The goal of benchmarking first before writing any code is to set some bars regarding expectations, establish some baselines and have some sanity checks.
Protocols
TCP was picked over HTTP for performance reasons but also because:
- netpoller is used, which is an abstraction over the operating system's I/O multiplexing mechanisms, including epoll on Linux systems
- persistent connections will be established between nodes
Serializers
gob was picked over JSON or Protobuf because:
- JSON lacks efficient support for Golang's time.Time precision
- Protobuf requires constant mapping between internal and Protobuf structs, it also requires additional tooling and setup for schema management and code generation
- Gob uses Go's reflection to serialize native types directly without manual schema definitions
Compression
If at some point compression is needed, brotli will be used but careful considerations need to be taken:
- storage: is the processing bill more expensive than increasing the drive size?
- over the wire: what's the biggest amount of data a slow network could transfer?
Implementation
Configuration
Since the config can be big enough, JSON is preferred for flexibility.
- Command-line arguments:
- config.json file path containing the cluster configuration
- if no argument is passed, it will use the environment variable:
HyperionPathConfig
- if no argument is passed, it will use the environment variable:
- config.json file path containing the cluster configuration
- Hot Reload: required to modify the config without causing downtime
- HTTP Endpoint: a POST request that will send the updated JSON config
See a configuration sample here
Details and considerations:
- all nodes will have the same config
- the config file path passed on startup must be editable to allow the node to update its own config
- the HTTP Endpoint will be available for all nodes and the node that receives the new config is in charge of propagating the changes to the rest of the nodes
- when adding a new node, that node will propagate the updated config to the rest since adding a new node always implies updating config
- to remove a node, a POST request can be done, this request can be done to any of the nodes, including to the one that is to be removed
- on startup, each node will validate its own config with the rest, if there is a conflict, manual resolution is required
- node specific configuration is targeted by the Host.Name attribute
Storage
How and where the information will be saved
Generator
Given the defined structs (tables), a generator is needed to:
- avoid reflection
- facilitate queries
- handle versioning and migrations
Versioning
The defined structs will have versions. Every time there is a change like:
- struct deleted
- struct field renamed
- struct field removed
- struct field added
a new version will be created, versioning is required for migrations
Migrations
Required in order to avoid downtime. At any point in time, structs might be updated or even completely removed. Migrations allow custom behavior to happen when upgrading or downgrading. Upgrading allows current data to migrate to a future state while downgrade allows older nodes to communicate with nodes from different version. There are some instances where migrations will not save you from having to restart every single node and cause a downtime. Let's see few cases:
This case illustrates a breaking change where it is required for all nodes to be upgraded, let's say there's this struct:
type Person struct {
Name string
Surname string
}
and we want to update it to:
type Person struct {
FullName string
}
While the upgrade path is clear, simply concat Name + " " + Surname] the downgrade path is not possible since you cannot trust space " " to split the data.

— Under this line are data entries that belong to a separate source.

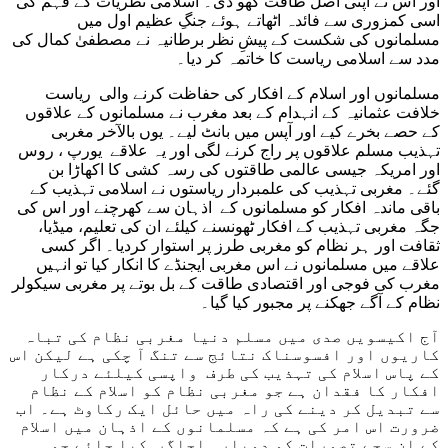
اور اس نے اپنی اصل طاقت کھو دی۔ اسلامی نظریات کے فہم کی
اسی کمزوری سے فائدہ اٹھاتے ہوئے جنگِ عظیم اول میں
مسلمانوں کی شکست کے پیشِ نظر برطانیہ نے مصطفیٰ کمال کی
مدد سے اسلامی ریاست کا خاتمہ کر دیا۔
مسلمانوں اور اسلام کے افکار کی حفاظت کرنے والی ریاست
خلافت عثمانیہ کے انہدام کے بعد مغرب نے مسلمانوں کے علاقوں
کے حصے بخرے کیے اور آپس میں بانٹ لیے۔ یوں بالآخر مغربی
تہذیب مسلم علاقوں پر راج کرنے لگی اور یہ علاقے یورپ ، روس
اور امریکہ جیسی عالمی طاقتوں کی رسہ کشی کا اکھاڑا بن
گئے۔ مغربی تہذیب کی علمبردار ریاستوں نے اسلامی تہذیب کے
باقی ماندہ افکار کو مسلمانوں کے اذہان سے کھرچنے اور اس کی
جگہ مغربی تہذیب کے افکار ٹھونسنے کیلئے ان کی تعلیم، میڈیا،
ثقافت اور ہر نظام کو مغربی طرز پر استوار کردیا۔ اگر کسی
علاقے میں مسلمانوں نے اس مغربی ایجنڈے کا انکار کیا تو انہیں
مغرب کی فوجی اور اقتصادی طاقت کے بل بوتے پر مغربی سیکولر
نظام کے آگے جھکنے پر مجبور کیا گیا۔
آج اکیسویں صدی میں مسلم دنیا مغربی نظام کی تباہ
کاریوں اور افسوسناک نتائج سے تنگ آ چکی ہے لیکن اس
کے پاس اسلام کی تہذیب کی طرف واپسی کیلئے درکار
افکار کا فقدان ہے جو مغربی نظام کو اسلام کے نظام
سے تبدیل کر دینے کی راہ میں حائل ایک رکاوٹ ہے۔ اب
ضرورت اس امر کی ہے کہ مسلمانوں کے اذہان میں اسلام
کے ان سچے تصورات کو دوبارہ اجاگر کیا جائے جو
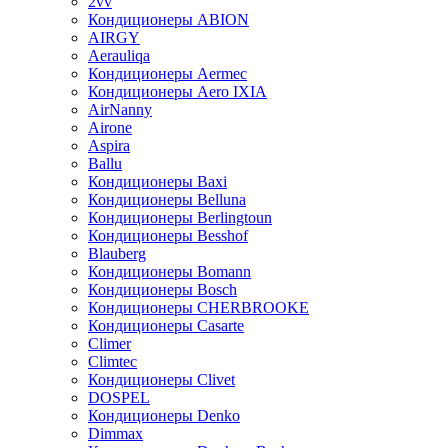
2vv
Кондиционеры ABION
AIRGY
Aerauliqa
Кондиционеры Aermec
Кондиционеры Aero IXIA
AirNanny
Airone
Aspira
Ballu
Кондиционеры Baxi
Кондиционеры Belluna
Кондиционеры Berlingtoun
Кондиционеры Besshof
Blauberg
Кондиционеры Bomann
Кондиционеры Bosch
Кондиционеры CHERBROOKE
Кондиционеры Casarte
Climer
Climtec
Кондиционеры Clivet
DOSPEL
Кондиционеры Denko
Dimmax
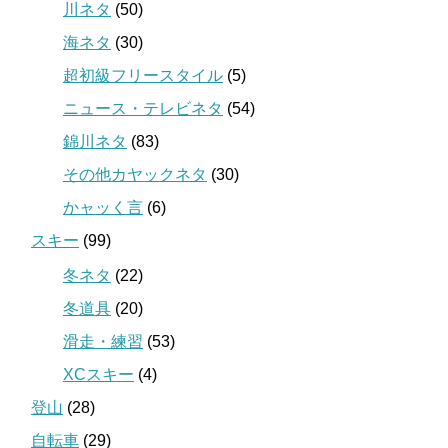
川ネタ
(50)
海ネタ
(30)
超初級フリースタイル
(5)
ニュース・テレビネタ
(54)
錦川ネタ
(83)
その他カヤックネタ
(30)
かャッく言
(6)
スキー
(99)
冬ネタ
(22)
冬道具
(20)
滑走・練習
(53)
XCスキー
(4)
登山
(28)
自転車
(29)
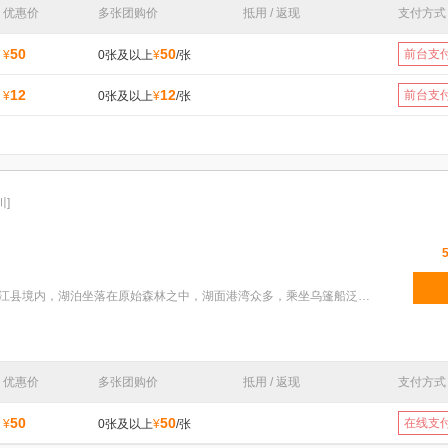
优惠价
多张团购价
抵用 / 返现
支付方式
50
50
前台支
¥
0张及以上
¥
/张
12
12
前台支
¥
0张及以上
¥
/张
川]
特色：石象湖位于成都市蒲江县境内，湖泊坐落在原始森林之中，湖面港湾众多，乘坐乌篷船泛舟湖上，是感
优惠价
多张团购价
抵用 / 返现
支付方式
50
50
在线支
¥
0张及以上
¥
/张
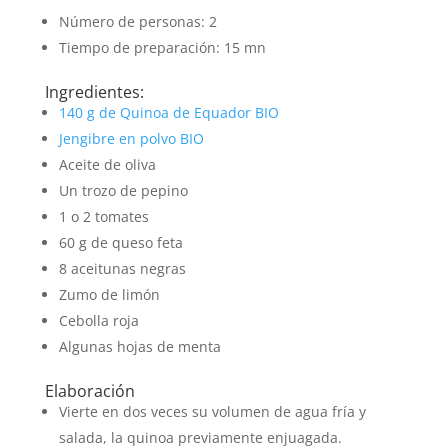
Número de personas: 2
Tiempo de preparación: 15 mn
Ingredientes:
140 g de Quinoa de Equador BIO
Jengibre en polvo BIO
Aceite de oliva
Un trozo de pepino
1 o 2 tomates
60 g de queso feta
8 aceitunas negras
Zumo de limón
Cebolla roja
Algunas hojas de menta
Elaboración
Vierte en dos veces su volumen de agua fría y
salada, la quinoa previamente enjuagada.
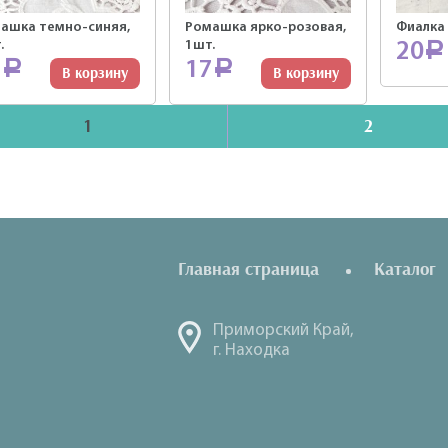
ашка темно-синяя,
Ромашка ярко-розовая,
Фиалка 
.
1шт.
20
Р
7
17
Р
Р
В корзину
В корзину
1
2
Главная страница
Каталог
Приморский Край,
г. Находка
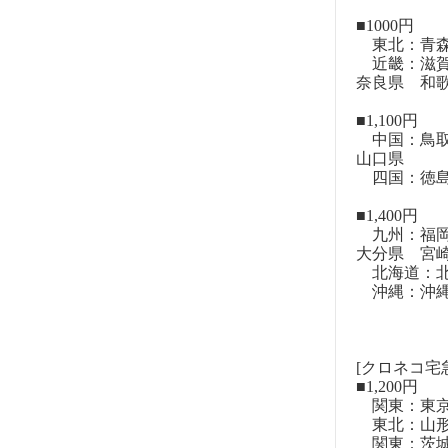
■1000円
東北：青森
近畿：滋賀
奈良県 和
■1,100円
中国：鳥取
山口県
四国：徳島
■1,400円
九州：福岡
大分県 宮
北海道：北
沖縄：沖
[クロネコ宅
■1,200円
関東：東
東北：山形
関東：茨城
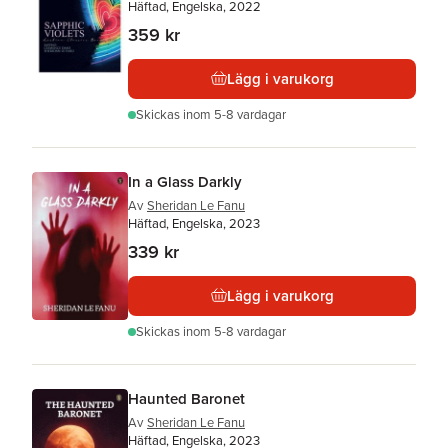
Häftad, Engelska, 2022
359 kr
Lägg i varukorg
Skickas
inom 5-8 vardagar
In a Glass Darkly
Av
Sheridan Le Fanu
Häftad, Engelska, 2023
339 kr
Lägg i varukorg
Skickas
inom 5-8 vardagar
Haunted Baronet
Av
Sheridan Le Fanu
Häftad, Engelska, 2023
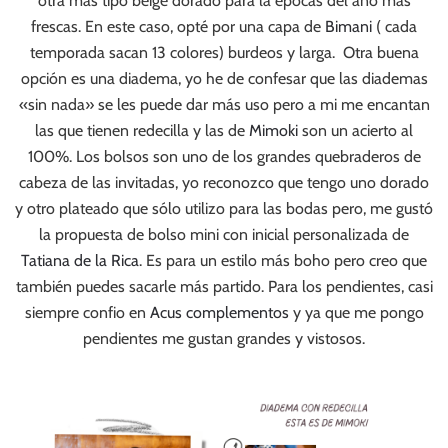
otra más tipo beige dorado para la épocas del año más
frescas. En este caso, opté por una capa de
Bimani
( cada
temporada sacan 13 colores) burdeos y larga. Otra buena
opción es una diadema, yo he de confesar que las diademas
«sin nada» se les puede dar más uso pero a mi me encantan
las que tienen redecilla y las de
Mimoki
son un acierto al
100%. Los bolsos son uno de los grandes quebraderos de
cabeza de las invitadas, yo reconozco que tengo uno dorado
y otro plateado que sólo utilizo para las bodas pero, me gustó
la propuesta de bolso mini con inicial personalizada de
Tatiana de la Rica
. Es para un estilo más boho pero creo que
también puedes sacarle más partido. Para los pendientes, casi
siempre confio en
Acus complementos
y ya que me pongo
pendientes me gustan grandes y vistosos.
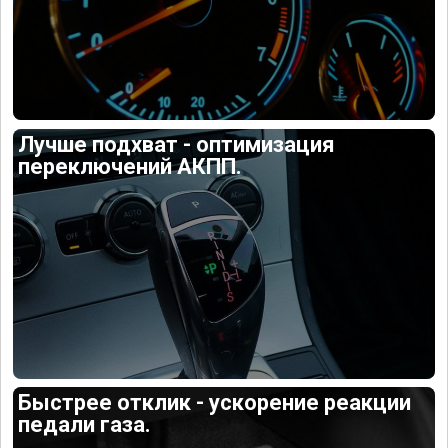
Лучше подхват - оптимизация
переключений АКПП.
Быстрее отклик - ускорение реакции
педали газа.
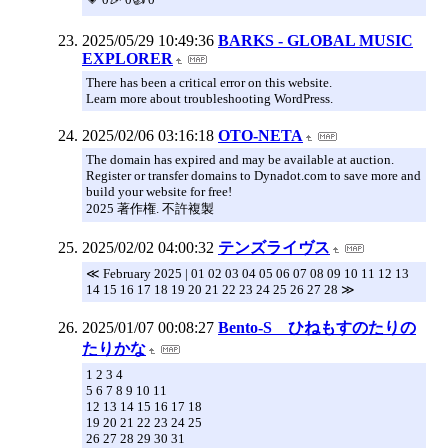
2025/05/29 10:49:36
BARKS - GLOBAL MUSIC
EXPLORER
There has been a critical error on this website.
Learn more about troubleshooting WordPress.
2025/02/06 03:16:18
OTO-NETA
The domain has expired and may be available at auction.
Register or transfer domains to Dynadot.com to save more and
build your website for free!
2025 著作権. 不許複製
2025/02/02 04:00:32
テンズライヴス
≪ February 2025 | 01 02 03 04 05 06 07 08 09 10 11 12 13
14 15 16 17 18 19 20 21 22 23 24 25 26 27 28 ≫
2025/01/07 00:08:27
Bento-S ひねもすのたりの
たりかな
1 2 3 4
5 6 7 8 9 10 11
12 13 14 15 16 17 18
19 20 21 22 23 24 25
26 27 28 29 30 31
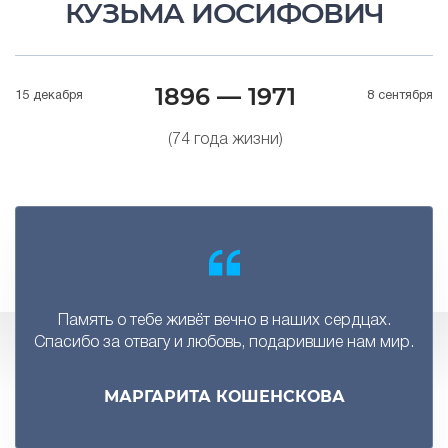
КУЗЬМА ИОСИФОВИЧ
1896 — 1971
15 декабря
8 сентября
(74 года жизни)
Память о тебе живёт вечно в наших сердцах.
Спасибо за отвагу и любовь, подарившие нам мир.
МАРГАРИТА КОШЕНСКОВА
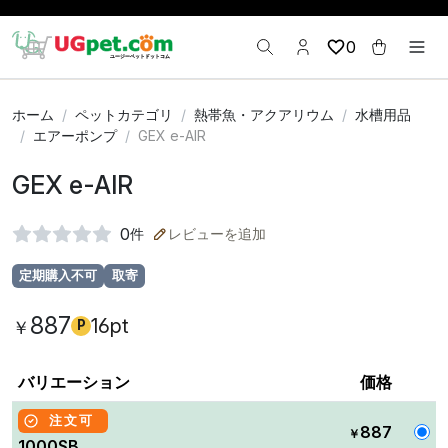
0
ホーム
ペットカテゴリ
熱帯魚・アクアリウム
水槽用品
エアーポンプ
GEX e-AIR
GEX e-AIR
0
件
レビューを追加
定期購入不可
取寄
887
16pt
￥
P
バリエーション
価格
注文可
887
￥
1000SB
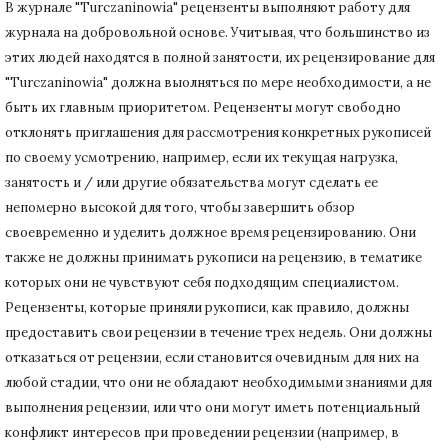
В журнале "Turczaninowia" рецензенты выполняют работу для
журнала на добровольной основе.
Учитывая, что большинство из
этих людей находятся в полной занятости, их рецензирование для
"Turczaninowia" должна выолняться по мере необходимости, а не
быть их главным приоритетом.
Рецензенты могут свободно
отклонять приглашения для рассмотрения конкретных рукописей
по своему усмотрению, например, если их текущая нагрузка,
занятость и / или другие обязательства могут сделать ее
непомерно высокой для того, чтобы завершить обзор
своевременно и уделить должное время рецензированию.
Они
также не должны принимать рукописи на рецензию, в тематике
которых они не чувствуют себя подходящим специалистом.
Рецензенты, которые приняли рукописи, как правило, должны
предоставить свои рецензии в течение трех недель.
Они должны
отказаться от рецензии, если становится очевидным для них на
любой стадии, что они не обладают необходимыми знаниями для
выполнения рецензии, или что они могут иметь потенциальный
конфликт интересов при проведении рецензии (например, в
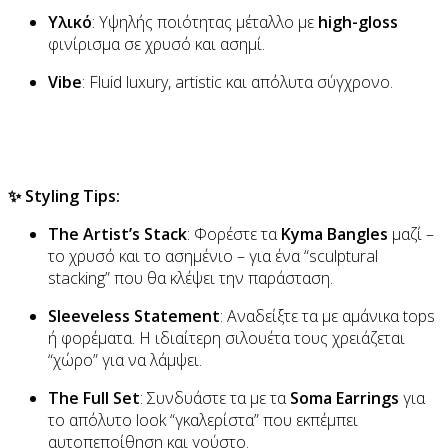
Υλικό
: Υψηλής ποιότητας μέταλλο με
high-gloss
φινίρισμα σε χρυσό και ασημί.
Vibe
: Fluid luxury, artistic και απόλυτα σύγχρονο.
✨ Styling Tips:
The Artist’s Stack
: Φορέστε τα
Kyma Bangles
μαζί –
το χρυσό και το ασημένιο – για ένα “sculptural
stacking” που θα κλέψει την παράσταση.
Sleeveless Statement
: Αναδείξτε τα με αμάνικα tops
ή φορέματα. Η ιδιαίτερη σιλουέτα τους χρειάζεται
“χώρο” για να λάμψει.
The Full Set
: Συνδυάστε τα με τα
Soma Earrings
για
το απόλυτο look “γκαλερίστα” που εκπέμπει
αυτοπεποίθηση και γούστο.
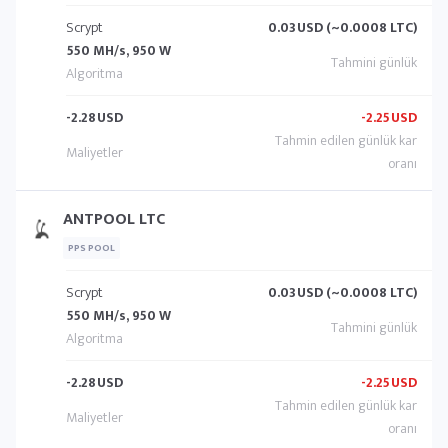
Scrypt
0.03
USD (~0.0008 LTC)
550 MH/s, 950 W
-2.28
USD
-2.25
USD
ANTPOOL LTC
PPS POOL
Scrypt
0.03
USD (~0.0008 LTC)
550 MH/s, 950 W
-2.28
USD
-2.25
USD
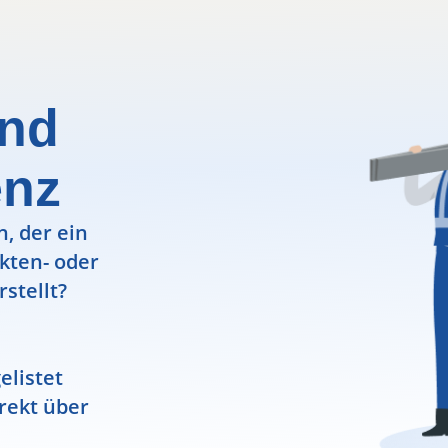
und
enz
, der ein
ekten- oder
rstellt?
elistet
rekt über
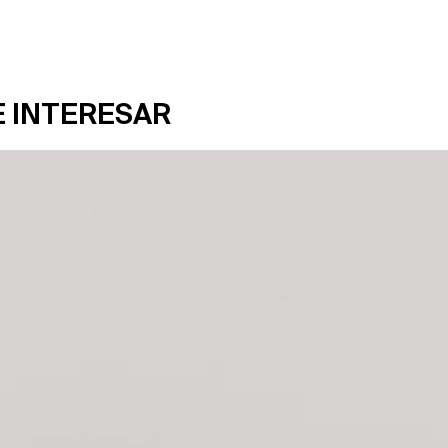
E INTERESAR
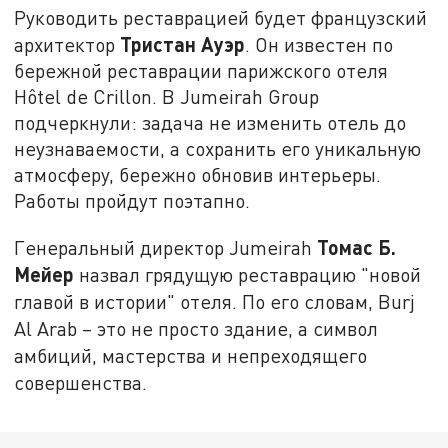
Руководить реставрацией будет французский
Тристан Ауэр
архитектор
. Он известен по
бережной реставрации парижского отеля
Hôtel de Crillon. В Jumeirah Group
подчеркнули: задача не изменить отель до
неузнаваемости, а сохранить его уникальную
атмосферу, бережно обновив интерьеры.
Работы пройдут поэтапно.
Томас Б.
Генеральный директор Jumeirah
Мейер
назвал грядущую реставрацию "новой
главой в истории" отеля. По его словам, Burj
Al Arab – это не просто здание, а символ
амбиций, мастерства и непреходящего
совершенства.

What if there is someone with compound name/surname and already contains a space? The chance of getting back the same previous results is unlikely.
The following case illustrates how a migration would be successful, let's say we want to migrate from:
type Event struct {
Date time.Time
}
to:
type Event struct {
Date int64
}
While int64 is not a direct representation of time.Time, you can still convert int64 to time.Time and viceversa as long as you keep in mind that you're losing precision.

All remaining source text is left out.